‘Europe? Now? In all this craziness? How?!’

This is what I heard when I proclaimed to friends and family, “I’m headed to Croatia!”

Where to begin on the state of international travel in October 2020?!  Countries are adapting and implementing their COVID-19 response requirements and testing has become quicker & easier to access.

As an advisor, it has been difficult to keep up with the ever-changing rules and regulations each country is following.  As a whole, “European borders are closed” is the message to American tourists.  However, there are a few gems that consistently remained open and available to international travelers throughout the pandemic, one being Croatia.

Croatia simply requires a negative COVID-19 PCR test 48 hours before border-crossing into the country.   Be careful not to mix up the “PCR” and “rapid test,” as the rapid is not accepted.

I flew United Airlines from Sarasota, FL via Newark and Munich to reach Zagreb, Croatia.  The United Airlines attendants in Sarasota were helpful and checked that I had the proper testing information to present upon arrival at customs in Croatia.

Each airport tended to the safety of travelers by implementing contactless food/drink ordering, providing sanitizing stations every 100 feet, and requiring face coverings while inside the terminals.

My flight to Munich was at about 20% occupancy.  I had about 5 rows to myself!  While flying, I felt quite safe and secure.  Meals were individually wrapped, attendants took extra precautions, and best of all, the plane was extremely clean. While having to wear a mask throughout the flight was slightly annoying, I slept most of the way and just chalk it up to doing what I must.

My inter-Europe flight from Munich-Zagreb was full.  It was nice to see that Europeans are ready to spread their wings and enjoy some time away.   Once arriving in Zagreb, customs and immigration asked the now customary questions about current health and reviewed my proof of negative testing.

I had a private car for the 3-hour drive to Rovinj, which is on the Adriatic coast.  My driver wore a face covering and offered sanitizer. While I was growing weary of my mask, the scenery was fabulous and I chose not to let it bother me!

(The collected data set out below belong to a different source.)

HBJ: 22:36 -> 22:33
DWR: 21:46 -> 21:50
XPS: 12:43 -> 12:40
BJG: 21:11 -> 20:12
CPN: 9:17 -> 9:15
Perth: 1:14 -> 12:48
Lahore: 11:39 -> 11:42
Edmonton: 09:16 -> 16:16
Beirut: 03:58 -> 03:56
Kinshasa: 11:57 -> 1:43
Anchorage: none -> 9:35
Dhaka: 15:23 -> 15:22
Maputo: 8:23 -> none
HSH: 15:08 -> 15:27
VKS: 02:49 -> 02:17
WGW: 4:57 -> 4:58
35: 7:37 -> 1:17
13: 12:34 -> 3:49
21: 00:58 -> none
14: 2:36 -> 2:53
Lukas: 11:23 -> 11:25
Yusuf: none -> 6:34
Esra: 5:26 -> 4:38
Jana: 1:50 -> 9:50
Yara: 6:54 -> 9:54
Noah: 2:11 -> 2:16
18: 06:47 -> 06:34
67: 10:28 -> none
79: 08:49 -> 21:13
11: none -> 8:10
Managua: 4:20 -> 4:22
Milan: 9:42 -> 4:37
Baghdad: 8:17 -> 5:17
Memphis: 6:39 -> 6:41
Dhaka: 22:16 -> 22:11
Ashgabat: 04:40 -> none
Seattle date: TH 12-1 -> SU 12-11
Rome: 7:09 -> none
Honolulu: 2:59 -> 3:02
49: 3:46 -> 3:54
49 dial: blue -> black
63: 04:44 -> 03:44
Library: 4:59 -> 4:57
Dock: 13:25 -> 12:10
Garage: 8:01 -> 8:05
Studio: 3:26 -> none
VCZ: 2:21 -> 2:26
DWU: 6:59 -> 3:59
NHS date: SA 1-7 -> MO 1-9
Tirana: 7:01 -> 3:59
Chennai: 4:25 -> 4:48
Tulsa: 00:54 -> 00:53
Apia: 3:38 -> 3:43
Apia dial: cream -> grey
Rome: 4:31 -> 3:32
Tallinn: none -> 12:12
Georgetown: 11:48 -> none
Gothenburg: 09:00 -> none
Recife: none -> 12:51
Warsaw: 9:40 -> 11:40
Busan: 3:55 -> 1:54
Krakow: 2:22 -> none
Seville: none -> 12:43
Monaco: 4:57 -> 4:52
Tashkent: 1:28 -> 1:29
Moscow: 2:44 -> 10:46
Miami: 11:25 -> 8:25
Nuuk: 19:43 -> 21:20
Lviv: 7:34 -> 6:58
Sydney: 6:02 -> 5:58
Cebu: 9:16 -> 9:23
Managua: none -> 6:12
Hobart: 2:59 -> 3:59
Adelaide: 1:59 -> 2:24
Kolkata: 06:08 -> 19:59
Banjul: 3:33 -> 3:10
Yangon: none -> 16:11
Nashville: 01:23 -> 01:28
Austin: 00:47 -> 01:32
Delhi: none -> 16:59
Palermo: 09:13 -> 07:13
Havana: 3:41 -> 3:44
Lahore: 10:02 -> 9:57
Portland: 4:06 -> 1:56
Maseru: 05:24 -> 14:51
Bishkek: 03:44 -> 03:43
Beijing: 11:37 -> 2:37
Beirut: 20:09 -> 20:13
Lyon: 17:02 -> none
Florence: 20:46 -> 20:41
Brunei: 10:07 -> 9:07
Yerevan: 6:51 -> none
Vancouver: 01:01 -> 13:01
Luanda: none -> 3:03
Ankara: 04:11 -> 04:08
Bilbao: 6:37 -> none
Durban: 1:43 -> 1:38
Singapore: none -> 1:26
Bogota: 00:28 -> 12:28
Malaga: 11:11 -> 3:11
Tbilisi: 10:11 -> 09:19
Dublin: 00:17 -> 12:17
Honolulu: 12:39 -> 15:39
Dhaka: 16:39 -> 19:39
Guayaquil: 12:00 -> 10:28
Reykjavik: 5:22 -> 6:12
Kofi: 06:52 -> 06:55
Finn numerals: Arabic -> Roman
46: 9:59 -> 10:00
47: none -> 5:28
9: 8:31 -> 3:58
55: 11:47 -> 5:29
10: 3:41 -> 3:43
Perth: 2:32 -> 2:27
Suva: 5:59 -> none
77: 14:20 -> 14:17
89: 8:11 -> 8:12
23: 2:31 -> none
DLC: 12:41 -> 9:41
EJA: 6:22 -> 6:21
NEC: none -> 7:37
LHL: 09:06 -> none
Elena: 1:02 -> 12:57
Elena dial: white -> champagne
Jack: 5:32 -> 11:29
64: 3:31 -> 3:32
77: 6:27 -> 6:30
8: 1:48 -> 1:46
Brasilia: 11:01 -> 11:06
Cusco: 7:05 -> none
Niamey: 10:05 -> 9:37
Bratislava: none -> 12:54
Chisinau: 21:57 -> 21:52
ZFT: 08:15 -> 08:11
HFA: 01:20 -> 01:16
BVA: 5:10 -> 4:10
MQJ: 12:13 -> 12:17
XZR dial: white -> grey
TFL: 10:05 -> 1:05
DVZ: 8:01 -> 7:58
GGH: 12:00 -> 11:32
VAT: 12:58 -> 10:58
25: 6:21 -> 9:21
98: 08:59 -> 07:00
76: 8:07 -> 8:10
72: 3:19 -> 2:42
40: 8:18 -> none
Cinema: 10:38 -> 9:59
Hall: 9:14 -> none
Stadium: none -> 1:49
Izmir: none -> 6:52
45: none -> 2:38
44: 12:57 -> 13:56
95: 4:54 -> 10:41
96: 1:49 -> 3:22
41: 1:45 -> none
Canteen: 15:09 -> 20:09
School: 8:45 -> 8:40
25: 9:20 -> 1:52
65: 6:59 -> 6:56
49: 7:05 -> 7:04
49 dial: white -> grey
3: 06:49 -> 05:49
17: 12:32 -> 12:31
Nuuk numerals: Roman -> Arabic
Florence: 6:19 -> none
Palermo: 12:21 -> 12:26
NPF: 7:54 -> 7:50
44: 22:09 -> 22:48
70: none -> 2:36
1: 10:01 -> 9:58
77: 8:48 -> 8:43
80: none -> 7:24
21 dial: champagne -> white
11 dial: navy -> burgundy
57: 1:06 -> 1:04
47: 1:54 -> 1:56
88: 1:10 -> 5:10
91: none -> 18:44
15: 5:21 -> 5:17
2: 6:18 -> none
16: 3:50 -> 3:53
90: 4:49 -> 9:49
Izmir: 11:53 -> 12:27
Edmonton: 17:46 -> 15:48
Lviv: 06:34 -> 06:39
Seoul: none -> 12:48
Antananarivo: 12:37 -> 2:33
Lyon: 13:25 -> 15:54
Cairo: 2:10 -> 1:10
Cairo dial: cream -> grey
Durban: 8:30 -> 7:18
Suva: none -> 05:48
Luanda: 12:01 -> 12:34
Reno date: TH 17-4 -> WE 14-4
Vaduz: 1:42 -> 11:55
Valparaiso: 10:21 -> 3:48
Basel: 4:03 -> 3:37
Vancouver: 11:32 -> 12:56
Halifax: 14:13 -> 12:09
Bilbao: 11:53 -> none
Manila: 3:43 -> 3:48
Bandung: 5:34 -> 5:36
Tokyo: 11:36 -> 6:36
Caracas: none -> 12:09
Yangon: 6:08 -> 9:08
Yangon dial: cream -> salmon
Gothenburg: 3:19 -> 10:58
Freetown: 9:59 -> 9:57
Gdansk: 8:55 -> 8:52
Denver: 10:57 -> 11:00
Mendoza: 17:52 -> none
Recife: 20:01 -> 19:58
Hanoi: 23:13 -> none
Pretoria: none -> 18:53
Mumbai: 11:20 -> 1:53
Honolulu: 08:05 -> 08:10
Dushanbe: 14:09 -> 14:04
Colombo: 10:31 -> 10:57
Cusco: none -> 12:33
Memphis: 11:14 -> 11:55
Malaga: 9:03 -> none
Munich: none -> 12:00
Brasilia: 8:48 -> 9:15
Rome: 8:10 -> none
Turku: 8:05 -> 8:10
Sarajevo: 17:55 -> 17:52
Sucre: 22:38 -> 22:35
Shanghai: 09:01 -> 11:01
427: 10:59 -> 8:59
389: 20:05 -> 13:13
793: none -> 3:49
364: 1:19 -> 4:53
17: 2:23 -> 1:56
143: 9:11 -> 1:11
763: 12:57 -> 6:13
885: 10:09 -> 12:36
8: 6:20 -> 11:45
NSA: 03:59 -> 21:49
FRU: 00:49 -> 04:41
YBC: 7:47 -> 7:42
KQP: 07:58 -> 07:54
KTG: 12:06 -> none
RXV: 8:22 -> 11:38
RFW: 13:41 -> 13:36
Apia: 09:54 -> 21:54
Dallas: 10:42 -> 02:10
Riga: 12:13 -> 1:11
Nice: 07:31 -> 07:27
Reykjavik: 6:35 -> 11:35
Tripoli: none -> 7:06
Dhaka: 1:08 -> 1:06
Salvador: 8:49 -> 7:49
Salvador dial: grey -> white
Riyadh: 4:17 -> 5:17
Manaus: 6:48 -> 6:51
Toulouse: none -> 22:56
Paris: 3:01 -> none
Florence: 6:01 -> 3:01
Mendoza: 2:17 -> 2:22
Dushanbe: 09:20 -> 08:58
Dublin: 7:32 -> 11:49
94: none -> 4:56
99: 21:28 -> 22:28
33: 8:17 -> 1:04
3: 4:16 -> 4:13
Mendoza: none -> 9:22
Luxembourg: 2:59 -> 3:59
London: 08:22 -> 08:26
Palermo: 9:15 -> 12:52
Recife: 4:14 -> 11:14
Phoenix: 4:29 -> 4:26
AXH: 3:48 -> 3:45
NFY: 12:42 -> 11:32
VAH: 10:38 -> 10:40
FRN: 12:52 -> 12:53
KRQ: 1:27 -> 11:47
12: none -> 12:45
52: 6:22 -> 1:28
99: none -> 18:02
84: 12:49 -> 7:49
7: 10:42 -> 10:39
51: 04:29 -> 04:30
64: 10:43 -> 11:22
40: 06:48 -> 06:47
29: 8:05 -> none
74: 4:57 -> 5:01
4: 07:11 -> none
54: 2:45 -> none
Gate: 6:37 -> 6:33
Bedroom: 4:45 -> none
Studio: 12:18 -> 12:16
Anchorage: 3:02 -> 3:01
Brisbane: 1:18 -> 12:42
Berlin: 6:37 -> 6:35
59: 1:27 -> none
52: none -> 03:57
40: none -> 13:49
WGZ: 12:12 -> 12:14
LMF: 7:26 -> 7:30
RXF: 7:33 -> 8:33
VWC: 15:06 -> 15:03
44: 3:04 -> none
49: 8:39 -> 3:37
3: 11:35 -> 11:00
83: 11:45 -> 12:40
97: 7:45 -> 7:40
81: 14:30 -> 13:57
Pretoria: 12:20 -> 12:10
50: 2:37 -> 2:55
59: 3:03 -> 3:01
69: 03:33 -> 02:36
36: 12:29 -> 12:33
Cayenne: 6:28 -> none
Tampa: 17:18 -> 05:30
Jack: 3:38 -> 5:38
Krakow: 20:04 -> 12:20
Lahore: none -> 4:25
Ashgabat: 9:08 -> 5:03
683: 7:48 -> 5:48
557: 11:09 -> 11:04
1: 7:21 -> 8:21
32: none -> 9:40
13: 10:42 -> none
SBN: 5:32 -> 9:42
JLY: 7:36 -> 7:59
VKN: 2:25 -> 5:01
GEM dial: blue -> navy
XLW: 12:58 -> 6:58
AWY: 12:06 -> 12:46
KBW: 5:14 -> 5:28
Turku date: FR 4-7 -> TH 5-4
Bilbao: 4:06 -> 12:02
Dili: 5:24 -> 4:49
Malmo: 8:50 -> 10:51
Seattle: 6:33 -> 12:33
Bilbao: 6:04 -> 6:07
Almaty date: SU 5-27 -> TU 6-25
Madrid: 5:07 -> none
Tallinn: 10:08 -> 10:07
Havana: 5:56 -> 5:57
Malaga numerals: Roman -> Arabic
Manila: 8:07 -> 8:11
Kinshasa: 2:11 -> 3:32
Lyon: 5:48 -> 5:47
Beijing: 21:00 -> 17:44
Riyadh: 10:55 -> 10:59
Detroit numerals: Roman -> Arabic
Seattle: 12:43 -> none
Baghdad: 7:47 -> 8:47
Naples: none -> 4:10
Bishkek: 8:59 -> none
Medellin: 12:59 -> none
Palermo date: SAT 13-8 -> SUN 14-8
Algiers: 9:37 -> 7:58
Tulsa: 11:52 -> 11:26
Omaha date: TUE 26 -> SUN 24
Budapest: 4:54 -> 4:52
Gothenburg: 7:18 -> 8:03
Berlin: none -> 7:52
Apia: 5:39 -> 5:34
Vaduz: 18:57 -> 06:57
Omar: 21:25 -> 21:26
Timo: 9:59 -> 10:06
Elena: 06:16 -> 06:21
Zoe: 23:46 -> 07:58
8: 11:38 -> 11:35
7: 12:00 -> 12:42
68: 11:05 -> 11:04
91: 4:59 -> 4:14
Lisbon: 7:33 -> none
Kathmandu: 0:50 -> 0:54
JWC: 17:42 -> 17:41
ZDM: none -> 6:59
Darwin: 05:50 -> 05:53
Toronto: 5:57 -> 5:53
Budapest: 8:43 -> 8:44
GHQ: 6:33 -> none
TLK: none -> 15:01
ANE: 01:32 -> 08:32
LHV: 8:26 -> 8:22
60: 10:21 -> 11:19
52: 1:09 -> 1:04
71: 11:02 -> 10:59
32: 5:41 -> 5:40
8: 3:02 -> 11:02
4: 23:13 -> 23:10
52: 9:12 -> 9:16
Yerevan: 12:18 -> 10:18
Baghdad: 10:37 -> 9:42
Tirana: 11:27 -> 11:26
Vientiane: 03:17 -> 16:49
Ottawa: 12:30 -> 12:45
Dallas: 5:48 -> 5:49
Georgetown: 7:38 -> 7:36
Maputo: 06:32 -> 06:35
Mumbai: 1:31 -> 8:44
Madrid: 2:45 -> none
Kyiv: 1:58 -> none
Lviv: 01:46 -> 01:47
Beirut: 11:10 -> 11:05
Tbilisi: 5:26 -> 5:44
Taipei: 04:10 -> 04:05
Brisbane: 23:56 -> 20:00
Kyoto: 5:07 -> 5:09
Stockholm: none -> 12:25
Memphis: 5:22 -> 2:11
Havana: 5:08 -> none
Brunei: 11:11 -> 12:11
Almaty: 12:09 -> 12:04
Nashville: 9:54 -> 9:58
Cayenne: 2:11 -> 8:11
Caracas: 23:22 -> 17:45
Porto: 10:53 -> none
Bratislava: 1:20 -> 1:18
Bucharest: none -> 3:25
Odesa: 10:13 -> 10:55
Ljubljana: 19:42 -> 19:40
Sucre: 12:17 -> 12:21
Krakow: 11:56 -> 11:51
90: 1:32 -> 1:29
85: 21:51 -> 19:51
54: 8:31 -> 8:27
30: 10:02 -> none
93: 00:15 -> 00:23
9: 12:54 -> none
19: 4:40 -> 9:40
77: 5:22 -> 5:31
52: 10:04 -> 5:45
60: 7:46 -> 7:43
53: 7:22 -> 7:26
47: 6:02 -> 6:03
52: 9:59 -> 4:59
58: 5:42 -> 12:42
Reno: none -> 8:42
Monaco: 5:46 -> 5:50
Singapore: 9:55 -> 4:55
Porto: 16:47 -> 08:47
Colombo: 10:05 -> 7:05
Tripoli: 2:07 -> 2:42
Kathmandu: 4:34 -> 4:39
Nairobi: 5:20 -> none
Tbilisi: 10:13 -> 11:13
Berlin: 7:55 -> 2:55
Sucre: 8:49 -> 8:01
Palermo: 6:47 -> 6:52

As the province of Istria was in a COVID “green zone” in Europe, the rules and regulations were a bit more relaxed than in the US.  Face coverings were only required when inside establishments (i.e. grocery stores, shops, etc).  I was a bit more cautious and played by the USA’s rules.

Rovinj – what a magical little harbor town.  As the province formerly belonged to Italy, the influence of culture, language, food, and wine shined through.  

Rovinj is a port city, sitting in the northern part of the country bordering the Adriatic.  Wandering the cobblestone streets and stone buildings reminded me of the small Italian towns that I’ve had the good fortune to explore in Tuscany.  

A perfect afternoon in Rovinj was to sit at a harbor restaurant overlooking the fishing boats in the crystal clear water with a glass of crisp Malvasia wine, enjoying the fresh catch of the day!  Don’t forget to try this region’s wine specialty: Orange Wine, a varietal of wine made from white wine grapes. The grape skins, interestingly, are not removed! This is unique to wines from Croatia and neighboring Slovenia.

Spend your days in and around the water while in Rovinj.  Boat or kayak the bays. Bike the Golden Coast to find hidden, rocky beaches for swimming and sunning.  If you’re lucky with a very clear day, you can see the Italian Dolomites from Rovinj – WOW, and what an incredible sight it was.

Not only will you find fresh fish on every menu, but you’ll also find some Italian specialties and various meat options.  Don’t miss out on the Istrian boards where you’ll get a variety of Istrian meats and cheeses local to the area.

If you want to get out of town, rent a car and explore the countryside.  They refer to the Istrian countryside as “mini Tuscany,” filled with vineyards and small, hilltop medieval towns. There is a large truffle presence in food dishes, and a wonderful experience is to do a truffle hunt, complete with dogs, and a fabulous meal with your found truffles.  For lunch, find a recommended “Konoba” for a fabulous dining experience.

We are in an uncertain time and travel is certainly uncertain! But, it is critical to remember we are all in this one together.  These restaurants, shops, market vendors, fishermen, tour operators, drivers…they NEED us.  You will still find the same joy, and perhaps a little more, in exploring old and new regions, meeting locals, watching local life happen. There is still so much to see, learn, and experience.  If you’re ready to travel, there are wonderful spots available and I say, “Bon Voyage!”